Data shown:
-------
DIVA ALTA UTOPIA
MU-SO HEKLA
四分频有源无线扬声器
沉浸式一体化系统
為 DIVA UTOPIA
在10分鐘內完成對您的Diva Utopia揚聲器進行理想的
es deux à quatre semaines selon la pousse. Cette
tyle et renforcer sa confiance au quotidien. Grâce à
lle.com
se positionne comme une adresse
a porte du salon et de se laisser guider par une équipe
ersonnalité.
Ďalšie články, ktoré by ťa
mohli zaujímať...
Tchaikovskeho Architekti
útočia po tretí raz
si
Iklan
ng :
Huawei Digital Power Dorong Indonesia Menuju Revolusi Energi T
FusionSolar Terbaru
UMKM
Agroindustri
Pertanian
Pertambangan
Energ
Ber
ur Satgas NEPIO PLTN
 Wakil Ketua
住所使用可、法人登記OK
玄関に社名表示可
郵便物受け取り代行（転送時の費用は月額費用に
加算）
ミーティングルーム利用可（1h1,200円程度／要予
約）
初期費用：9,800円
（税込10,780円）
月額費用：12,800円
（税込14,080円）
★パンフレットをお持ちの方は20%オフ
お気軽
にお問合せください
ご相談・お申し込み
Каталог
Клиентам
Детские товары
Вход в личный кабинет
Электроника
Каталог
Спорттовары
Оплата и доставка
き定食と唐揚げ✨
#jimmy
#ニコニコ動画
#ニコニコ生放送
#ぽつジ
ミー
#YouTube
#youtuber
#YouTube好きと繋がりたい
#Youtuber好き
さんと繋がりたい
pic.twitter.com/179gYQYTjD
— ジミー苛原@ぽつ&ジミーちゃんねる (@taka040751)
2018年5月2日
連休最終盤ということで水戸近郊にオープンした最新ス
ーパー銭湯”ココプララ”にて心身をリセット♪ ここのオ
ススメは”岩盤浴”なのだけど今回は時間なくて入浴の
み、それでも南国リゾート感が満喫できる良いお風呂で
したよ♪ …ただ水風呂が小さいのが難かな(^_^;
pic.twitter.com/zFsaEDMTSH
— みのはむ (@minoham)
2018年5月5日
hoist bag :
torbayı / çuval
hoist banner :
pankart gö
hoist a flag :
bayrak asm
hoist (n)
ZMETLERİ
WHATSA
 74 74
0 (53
-------
Activity: Down to the last line, reproduce the entries above precisely.

Answer box:
DIVA ALTA UTOPIA
MU-SO HEKLA
四分频有源无线扬声器
沉浸式一体化系统
為 DIVA UTOPIA
在10分鐘內完成對您的Diva Utopia揚聲器進行理想的
es deux à quatre semaines selon la pousse. Cette
tyle et renforcer sa confiance au quotidien. Grâce à
lle.com
se positionne comme une adresse
a porte du salon et de se laisser guider par une équipe
ersonnalité.
Ďalšie články, ktoré by ťa
mohli zaujímať...
Tchaikovskeho Architekti
útočia po tretí raz
si
Iklan
ng :
Huawei Digital Power Dorong Indonesia Menuju Revolusi Energi T
FusionSolar Terbaru
UMKM
Agroindustri
Pertanian
Pertambangan
Energ
Ber
ur Satgas NEPIO PLTN
 Wakil Ketua
住所使用可、法人登記OK
玄関に社名表示可
郵便物受け取り代行（転送時の費用は月額費用に
加算）
ミーティングルーム利用可（1h1,200円程度／要予
約）
初期費用：9,800円
（税込10,780円）
月額費用：12,800円
（税込14,080円）
★パンフレットをお持ちの方は20%オフ
お気軽
にお問合せください
ご相談・お申し込み
Каталог
Клиентам
Детские товары
Вход в личный кабинет
Электроника
Каталог
Спорттовары
Оплата и доставка
き定食と唐揚げ✨
#jimmy
#ニコニコ動画
#ニコニコ生放送
#ぽつジ
ミー
#YouTube
#youtuber
#YouTube好きと繋がりたい
#Youtuber好き
さんと繋がりたい
pic.twitter.com/179gYQYTjD
— ジミー苛原@ぽつ&ジミーちゃんねる (@taka040751)
2018年5月2日
連休最終盤ということで水戸近郊にオープンした最新ス
ーパー銭湯”ココプララ”にて心身をリセット♪ ここのオ
ススメは”岩盤浴”なのだけど今回は時間なくて入浴の
み、それでも南国リゾート感が満喫できる良いお風呂で
したよ♪ …ただ水風呂が小さいのが難かな(^_^;
pic.twitter.com/zFsaEDMTSH
— みのはむ (@minoham)
2018年5月5日
hoist bag :
torbayı / çuval
hoist banner :
pankart gö
hoist a flag :
bayrak asm
hoist (n)
ZMETLERİ
WHATSA
 74 74
0 (53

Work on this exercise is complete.